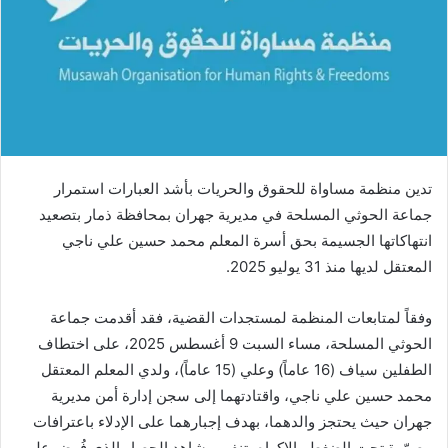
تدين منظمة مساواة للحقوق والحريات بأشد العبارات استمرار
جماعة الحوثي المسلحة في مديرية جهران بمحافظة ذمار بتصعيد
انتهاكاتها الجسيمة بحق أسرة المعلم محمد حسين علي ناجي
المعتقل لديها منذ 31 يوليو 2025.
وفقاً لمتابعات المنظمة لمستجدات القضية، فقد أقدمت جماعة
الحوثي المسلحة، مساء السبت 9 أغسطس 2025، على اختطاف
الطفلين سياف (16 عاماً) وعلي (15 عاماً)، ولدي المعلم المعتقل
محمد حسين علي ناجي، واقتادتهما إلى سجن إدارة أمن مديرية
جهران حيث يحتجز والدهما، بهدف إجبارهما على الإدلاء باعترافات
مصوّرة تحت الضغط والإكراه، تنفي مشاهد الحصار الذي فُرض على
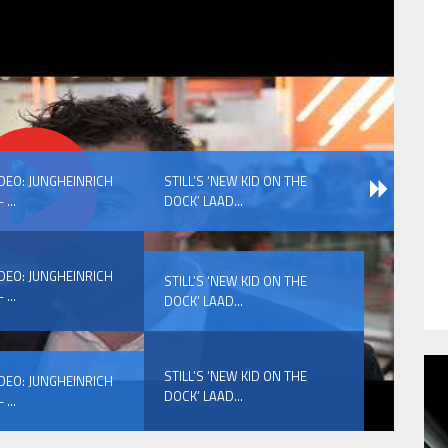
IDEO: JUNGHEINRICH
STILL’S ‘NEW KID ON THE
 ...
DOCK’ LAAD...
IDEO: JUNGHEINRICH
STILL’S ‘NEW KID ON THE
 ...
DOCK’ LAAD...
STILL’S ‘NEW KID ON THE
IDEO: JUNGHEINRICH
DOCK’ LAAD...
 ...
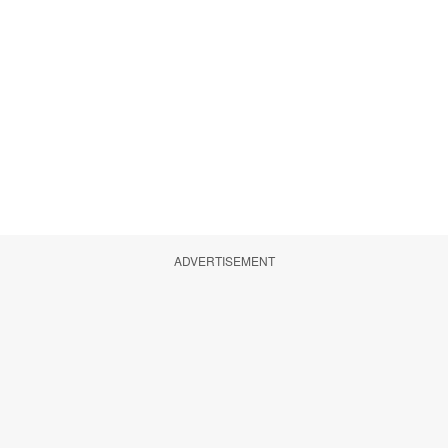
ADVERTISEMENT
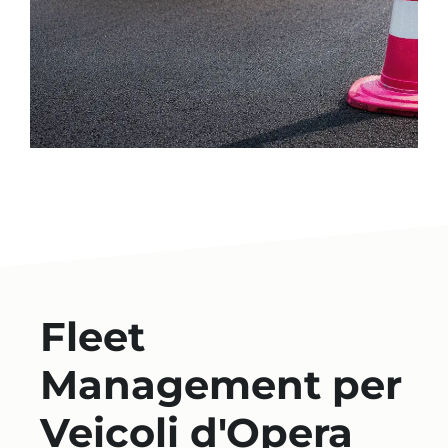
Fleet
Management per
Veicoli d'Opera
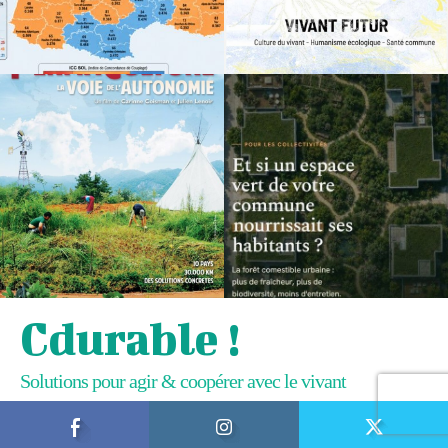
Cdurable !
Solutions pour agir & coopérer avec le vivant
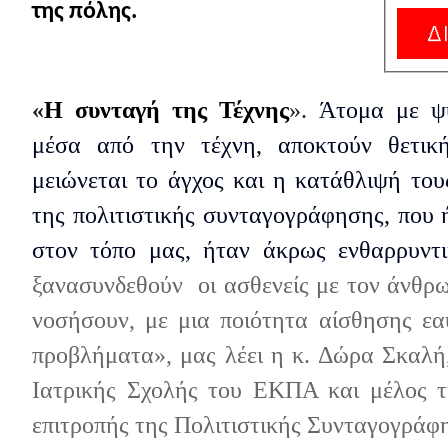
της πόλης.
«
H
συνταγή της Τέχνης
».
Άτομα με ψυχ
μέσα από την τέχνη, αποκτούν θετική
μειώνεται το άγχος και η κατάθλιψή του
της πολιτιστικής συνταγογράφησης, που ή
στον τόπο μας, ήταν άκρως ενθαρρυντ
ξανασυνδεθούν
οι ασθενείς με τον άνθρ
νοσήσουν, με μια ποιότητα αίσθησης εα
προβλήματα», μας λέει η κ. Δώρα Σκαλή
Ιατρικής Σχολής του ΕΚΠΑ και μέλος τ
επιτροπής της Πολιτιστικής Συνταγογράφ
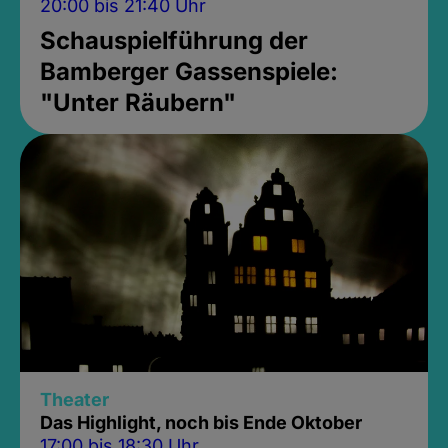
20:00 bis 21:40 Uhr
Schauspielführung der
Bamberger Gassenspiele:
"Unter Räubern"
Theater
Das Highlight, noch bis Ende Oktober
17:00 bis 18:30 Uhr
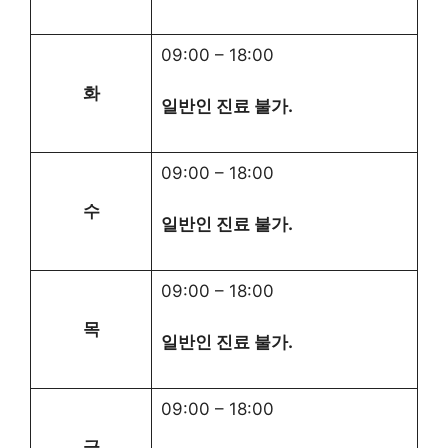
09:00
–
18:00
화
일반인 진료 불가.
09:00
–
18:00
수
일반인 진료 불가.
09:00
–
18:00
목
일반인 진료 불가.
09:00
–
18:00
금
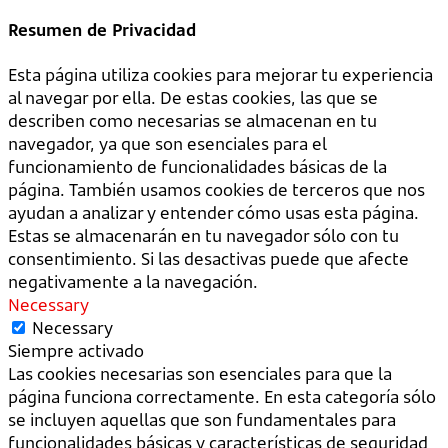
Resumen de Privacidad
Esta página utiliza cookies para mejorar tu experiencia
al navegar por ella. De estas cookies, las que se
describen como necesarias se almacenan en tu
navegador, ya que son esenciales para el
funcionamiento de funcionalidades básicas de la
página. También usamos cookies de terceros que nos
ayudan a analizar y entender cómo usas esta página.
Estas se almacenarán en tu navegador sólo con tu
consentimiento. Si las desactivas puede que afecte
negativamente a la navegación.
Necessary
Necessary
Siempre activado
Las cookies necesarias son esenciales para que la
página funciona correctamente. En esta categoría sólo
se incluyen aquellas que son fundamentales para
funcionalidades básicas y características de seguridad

Task brief — Your reply should hold every line of the material, unaltered, and not one picture.

Solution to the exercise —
تدين منظمة مساواة للحقوق والحريات بأشد العبارات استمرار
جماعة الحوثي المسلحة في مديرية جهران بمحافظة ذمار بتصعيد
انتهاكاتها الجسيمة بحق أسرة المعلم محمد حسين علي ناجي
المعتقل لديها منذ 31 يوليو 2025.
وفقاً لمتابعات المنظمة لمستجدات القضية، فقد أقدمت جماعة
الحوثي المسلحة، مساء السبت 9 أغسطس 2025، على اختطاف
الطفلين سياف (16 عاماً) وعلي (15 عاماً)، ولدي المعلم المعتقل
محمد حسين علي ناجي، واقتادتهما إلى سجن إدارة أمن مديرية
جهران حيث يحتجز والدهما، بهدف إجبارهما على الإدلاء باعترافات
مصوّرة تحت الضغط والإكراه، تنفي مشاهد الحصار الذي فُرض على
IDEO: JUNGHEINRICH
STILL’S ‘NEW KID ON THE
 ...
DOCK’ LAAD...
IDEO: JUNGHEINRICH
STILL’S ‘NEW KID ON THE
 ...
DOCK’ LAAD...
STILL’S ‘NEW KID ON THE
IDEO: JUNGHEINRICH
DOCK’ LAAD...
 ...
ADVERTISEMENT
Fleet
Management per
Veicoli d'Opera
Cdurable !
Solutions pour agir & coopérer avec le vivant
της πόλης.
«
H
συνταγή της Τέχνης
».
Άτομα με ψυχ
μέσα από την τέχνη, αποκτούν θετική
μειώνεται το άγχος και η κατάθλιψή του
της πολιτιστικής συνταγογράφησης, που ή
στον τόπο μας, ήταν άκρως ενθαρρυντ
ξανασυνδεθούν
οι ασθενείς με τον άνθρ
νοσήσουν, με μια ποιότητα αίσθησης εα
προβλήματα», μας λέει η κ. Δώρα Σκαλή
Ιατρικής Σχολής του ΕΚΠΑ και μέλος τ
επιτροπής της Πολιτιστικής Συνταγογράφ
20:00 bis 21:40 Uhr
Schauspielführung der
Bamberger Gassenspiele:
"Unter Räubern"
Theater
Das Highlight, noch bis Ende Oktober
17:00 bis 18:30 Uhr
09:00
–
18:00
화
일반인 진료 불가.
09:00
–
18:00
수
일반인 진료 불가.
09:00
–
18:00
목
일반인 진료 불가.
09:00
–
18:00
금
Resumen de Privacidad
Esta página utiliza cookies para mejorar tu experiencia
al navegar por ella. De estas cookies, las que se
describen como necesarias se almacenan en tu
navegador, ya que son esenciales para el
funcionamiento de funcionalidades básicas de la
página. También usamos cookies de terceros que nos
ayudan a analizar y entender cómo usas esta página.
Estas se almacenarán en tu navegador sólo con tu
consentimiento. Si las desactivas puede que afecte
negativamente a la navegación.
Necessary
Necessary
Siempre activado
Las cookies necesarias son esenciales para que la
página funciona correctamente. En esta categoría sólo
se incluyen aquellas que son fundamentales para
funcionalidades básicas y características de seguridad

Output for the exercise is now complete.